I wasn’t obtaining the data I needed in the way I needed it.

This semester, I’ve split those responses into two things: an idea-focused response paper, which I simply read and give feedback on, and a use-identifying poll (via Google Docs) for students to assign grades to their peers (and provide feedback).

The feedback is easy to collate and distribuute to students. (It’s already in a spreadsheet, so it’s just a case of copy-and-paste, followed by print.) The grades are easy to calculate, since they’re also in their own column in the same spreadsheet. Plus that’s a significant reduction of the amount of paper I’m shuffling, and that students are shuffling among themselves.

It just works. And there’s no reason why something similar couldn’t be done in terms of students demonstrating their learning. Using new media, one could remove the “writing” component for students while allowing them to construct and defend intellectual arguments.
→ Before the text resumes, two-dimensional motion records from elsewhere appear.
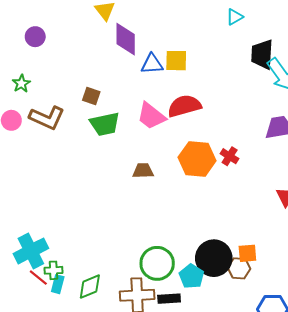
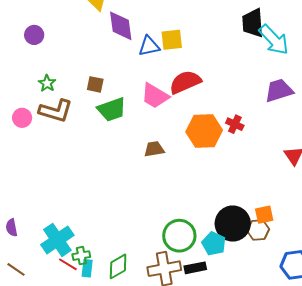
green star: (21, 84) -> (47, 83), moved

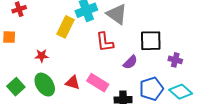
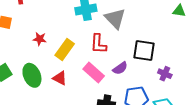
yellow rectangle: (66, 27) -> (65, 49), moved
red star: (42, 56) -> (40, 39), moved
pink rectangle: (98, 83) -> (94, 73), moved

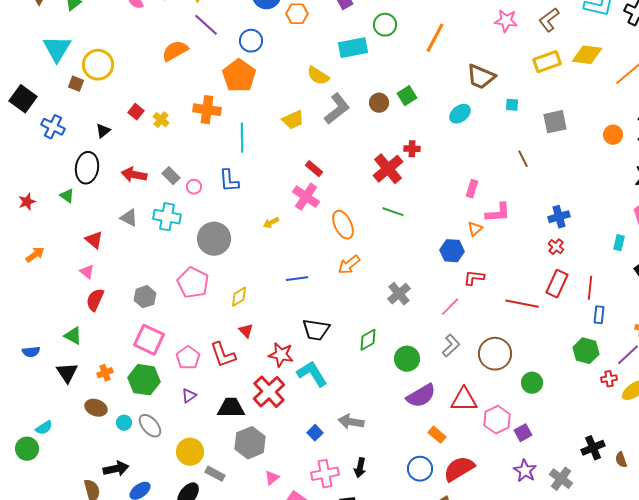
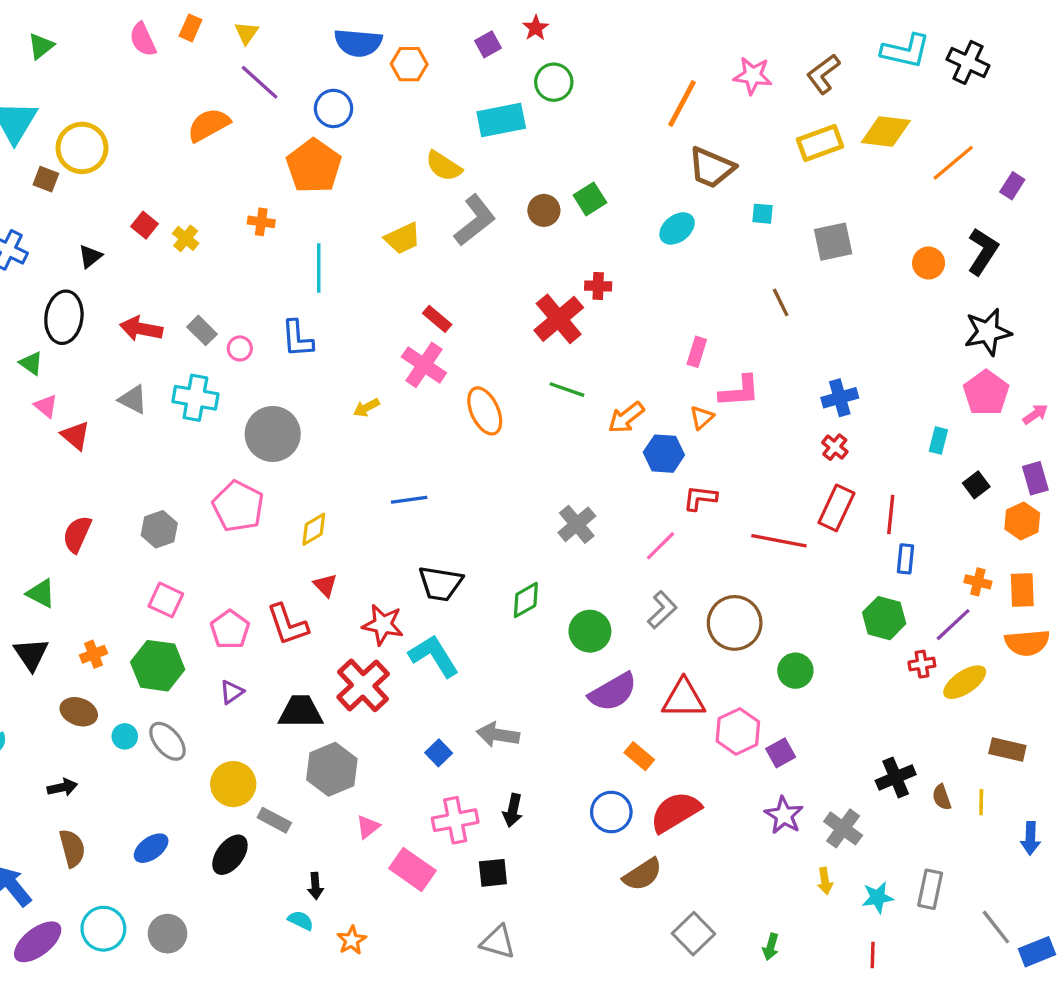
orange line: (435, 38) -> (682, 104), moved
orange cross: (207, 110) -> (261, 222), size x0.6
orange arrow: (349, 265) -> (626, 418), moved
pink triangle: (87, 272) -> (46, 406), moved
pink square: (149, 340) -> (166, 600), size x0.7
black arrow: (116, 469) -> (62, 787), moved, size x0.7

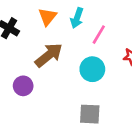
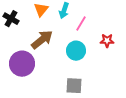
purple circle: (23, 86) -> (22, 64), size x1.6

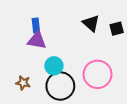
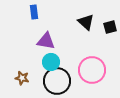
blue rectangle: (36, 25) -> (34, 12), moved
purple triangle: (37, 40) -> (46, 41), moved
Youtube clips (or other forms of media-based homework) can double as a passable equivalent to the essay form, with a few things being facilitated by this alternative:

  1. Further development of the speaking and presentation skills that seem core on our department’s skills-radar.
  2. Development of small-scale media-production related skills which I think are growing in importance for everyone. Recording, mixing, and posting a video clip is a basic communications skill, just as writing an essay once was. (And is likely to involve some writing as well, without putting the writing front and center.)
  3. Balancing out the difficulty of looking at student ideas (content) as opposed to form/technique (grammar/writing skills) which it seems unfair to evaluate too heavily, but which is hard to filter out in written work. I won’t have to trick myself into pretending I’m not noticing the quality of writing or that better-written arguments somehow seem more intellectual and reasonable.
  4. Reducing my workload, which is a dire necessity at this point.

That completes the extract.